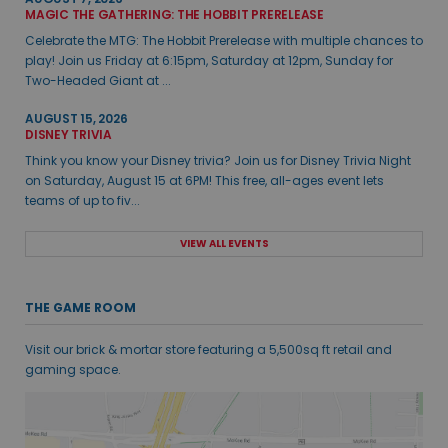
MAGIC THE GATHERING: THE HOBBIT PRERELEASE
Celebrate the MTG: The Hobbit Prerelease with multiple chances to
play! Join us Friday at 6:15pm, Saturday at 12pm, Sunday for
Two-Headed Giant at ...
AUGUST 15, 2026
DISNEY TRIVIA
Think you know your Disney trivia? Join us for Disney Trivia Night
on Saturday, August 15 at 6PM! This free, all-ages event lets
teams of up to fiv...
VIEW ALL EVENTS
THE GAME ROOM
Visit our brick & mortar store featuring a 5,500sq ft retail and
gaming space.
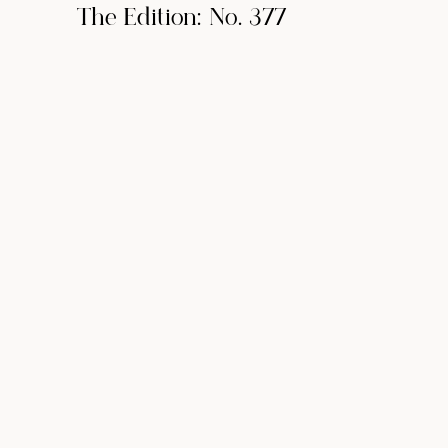
The Edition: No. 377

■ ■ ■ ■ ■

What is needed is a verbatim transcription of the records, minus the pictures.

Answer below »
MAGIC THE GATHERING: THE HOBBIT PRERELEASE
Celebrate the MTG: The Hobbit Prerelease with multiple chances to
play! Join us Friday at 6:15pm, Saturday at 12pm, Sunday for
Two-Headed Giant at ...
AUGUST 15, 2026
DISNEY TRIVIA
Think you know your Disney trivia? Join us for Disney Trivia Night
on Saturday, August 15 at 6PM! This free, all-ages event lets
teams of up to fiv...
VIEW ALL EVENTS
THE GAME ROOM
Visit our brick & mortar store featuring a 5,500sq ft retail and
gaming space.
The Edition: No. 377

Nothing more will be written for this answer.